# Opera or Sacher Glaze?



## ozarkrose (Apr 4, 2005)

I've never done any chocolate glazing but someone has requested a "new" chocolate cake for the company party opening of a new subdivision named after the subdivision. So my question is what is the difference in Sacher & Opera glazes? Is it shine, texture (thickness), or ingredients(receipe)?


----------



## madgoose (Oct 20, 2004)

opera glaze is used on opera tortes(3 layers of yellow chiffon w/ 2 layers of coffee buttercream and 1 layer of ganache in between the cakes and then covered with the glaze) it consists of coating chocolate, dark couverture chocolate and vegetable oil. To make the glaze: melt both chocolates together over double boiler, once melted stir in the oil, the glaze makes a thin coating on the cake that sets up solid. You want to let the opera glaze cool slightly before using it.

Sacher glaze is used on sacher torte (2 layers of sacher cake, apricot jam filling, covered with ganache, and then covered with sacher glaze) this glaze consists of heavy cream, dark couverture chocolate and butter. The added fat in this glaze allows the coating to set up firm but not solid and have more of a ganache flavor. To make this just bring heavy cream to a boil pour over chocolate in a bowl, wait a few seconds before whipping together, whip together, then add in butter until melted.
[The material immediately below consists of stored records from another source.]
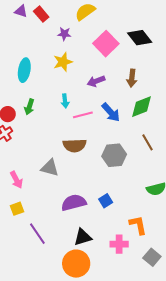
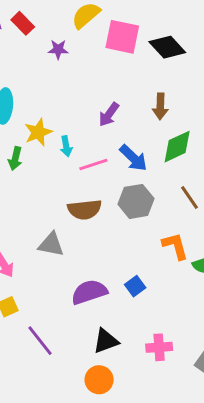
pink square: (106, 44) -> (122, 37), moved, turned -30
yellow star: (63, 62) -> (38, 132), moved
purple arrow: (96, 81) -> (109, 114), turned -30
gray hexagon: (114, 155) -> (136, 201), moved
orange L-shape: (138, 225) -> (175, 246), moved
orange circle: (76, 264) -> (99, 380), size x0.7

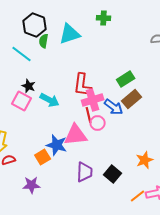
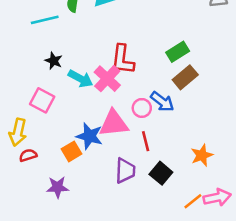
cyan line: (22, 54) -> (45, 20), turned -50
pink cross: (93, 100) -> (107, 79), moved, turned -30
pink square: (22, 101) -> (42, 100), moved
blue arrow: (114, 107) -> (162, 102), moved
red line: (89, 115) -> (146, 141), moved

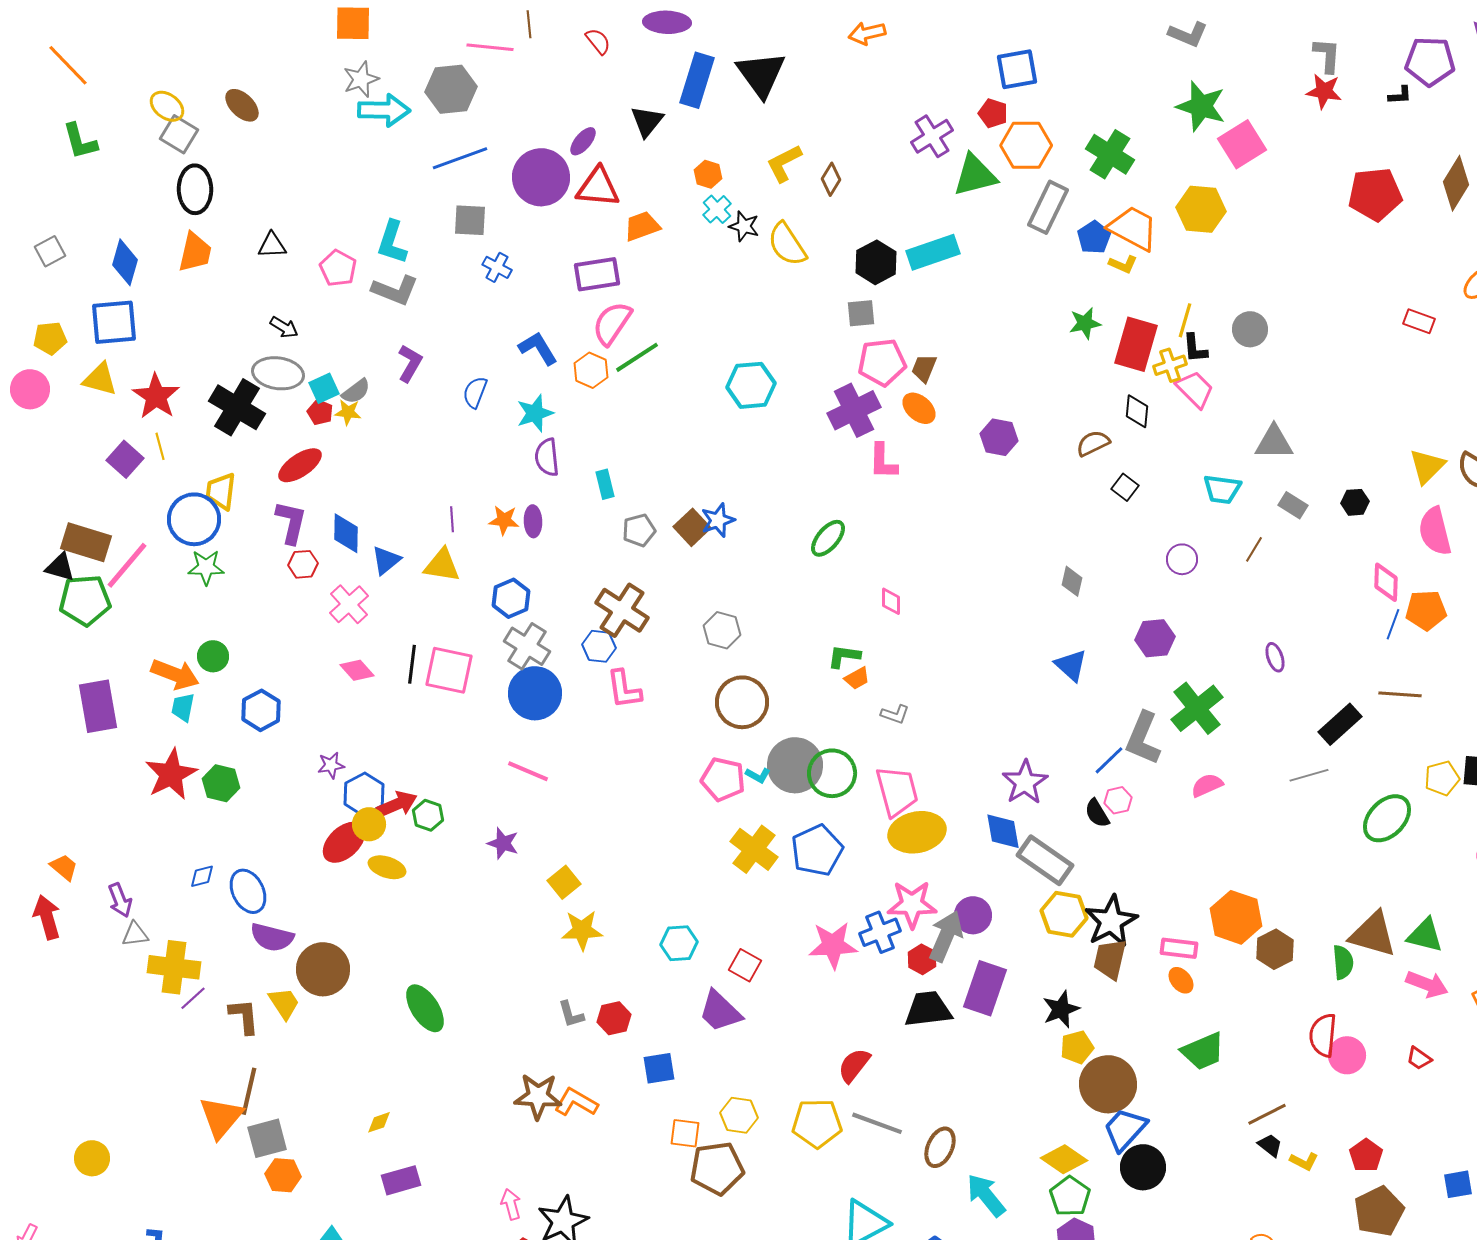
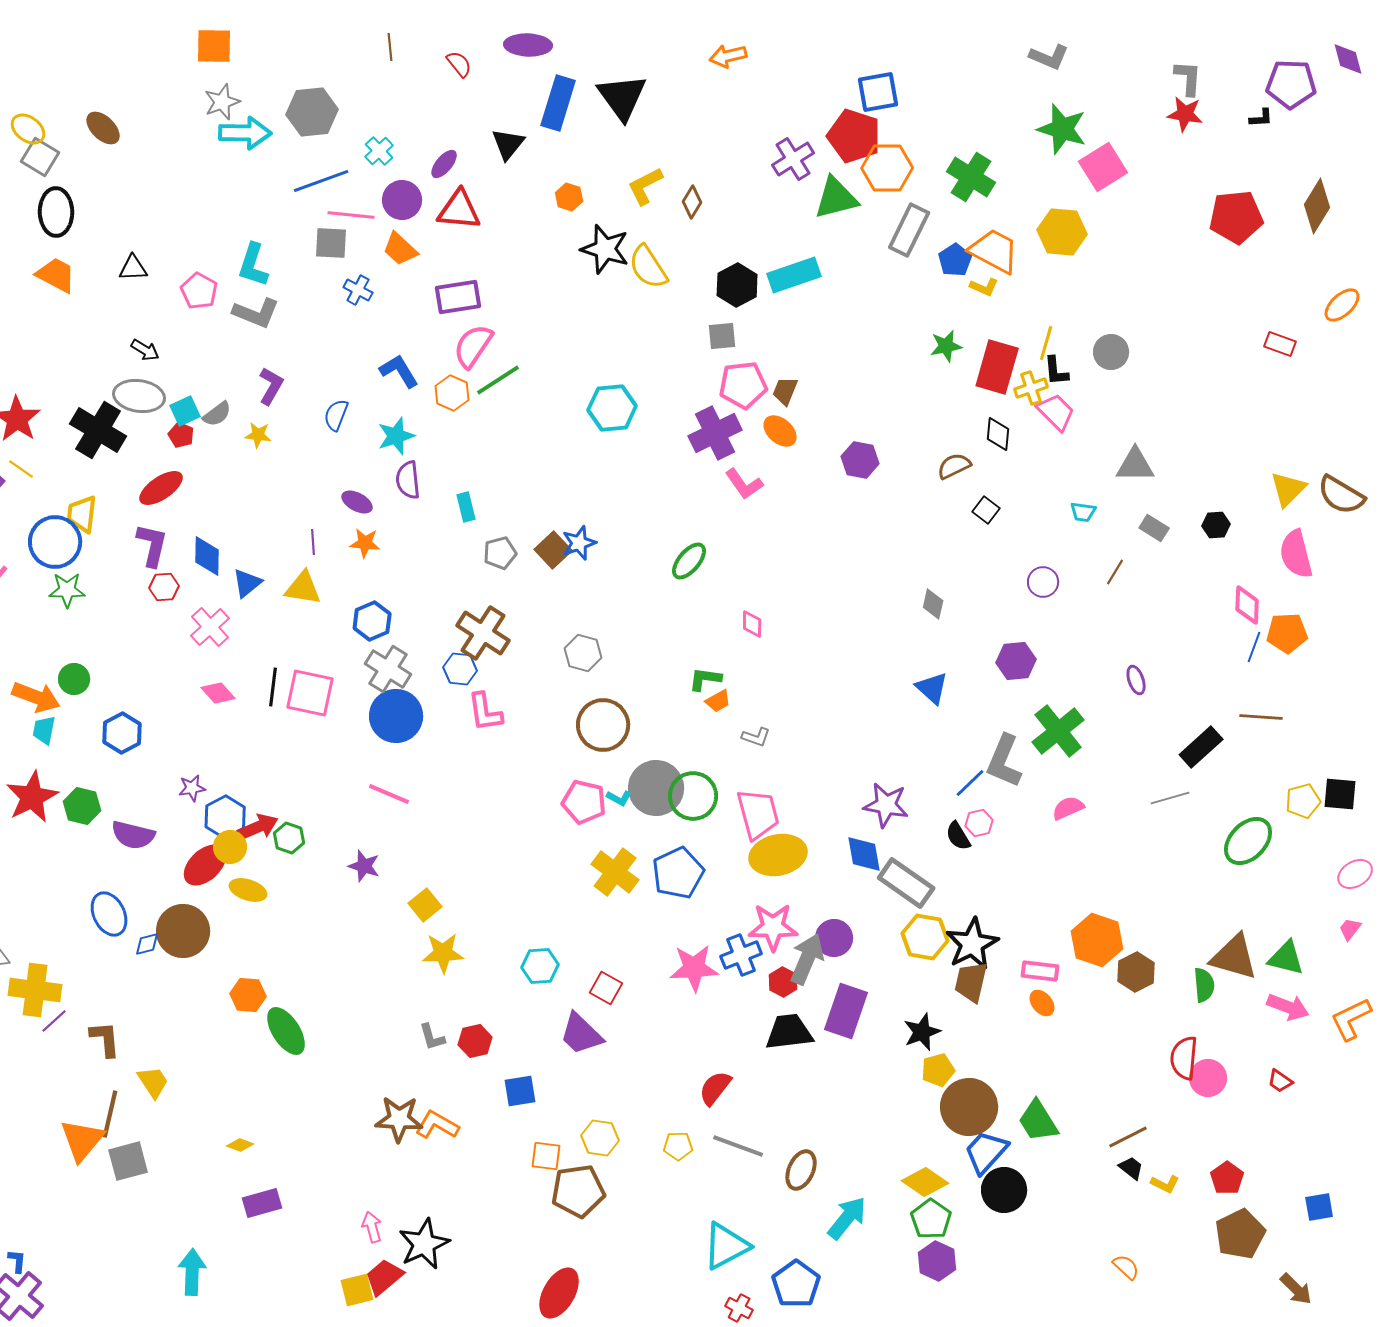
pink line: (490, 47) -> (351, 215), moved
red pentagon: (993, 113) -> (854, 136), size x1.8
purple circle: (541, 177) -> (402, 200), size x0.7
cyan cross: (717, 209) -> (379, 151), moved
orange trapezoid: (642, 226) -> (400, 249), moved, turned -117
black star: (744, 226) -> (605, 249), size x1.6
orange trapezoid: (195, 252) -> (56, 275), turned -75
yellow star: (348, 412) -> (258, 435), moved
yellow line: (160, 446) -> (21, 469), turned -40
pink L-shape: (883, 461) -> (744, 484), turned -36
cyan trapezoid: (1222, 489) -> (1083, 512), size x0.7
purple ellipse: (533, 521) -> (357, 502), moved, turned -60
purple star: (1025, 782) -> (886, 805), turned -30
blue diamond: (202, 876) -> (147, 944), moved
purple semicircle: (272, 937) -> (133, 835), moved
brown circle: (323, 969) -> (183, 931), moved
yellow trapezoid: (284, 1003) -> (153, 1082), moved
green trapezoid: (1203, 1051) -> (1038, 1121), moved, turned 81
yellow diamond: (379, 1122) -> (240, 1145), turned 40
yellow pentagon: (817, 1123) -> (678, 1146), size x0.6
orange hexagon: (283, 1175) -> (248, 995), moved
cyan arrow: (986, 1195) -> (847, 1218), turned 78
This glazed should be used as soon as possible.

the recipes for both are as follows:
for about 12 oz of opera glaze
coating chocolate 8 oz
dark chocolate couveture 3.5 oz
veg oil 1.33 oz

or if you can't be bother getting 2 different types of chocolate you can use all couveture just increase the amount of oil i've done both and they come out exactly the same:
dark chocolate couverture 11.5 oz
veg oil 2 oz

for about 14 oz of sacher glaze:
heavy cream 6 oz
dark chocolate couverture 6 oz
butter 2 oz

i hope this helps let me know how the cake comes out


----------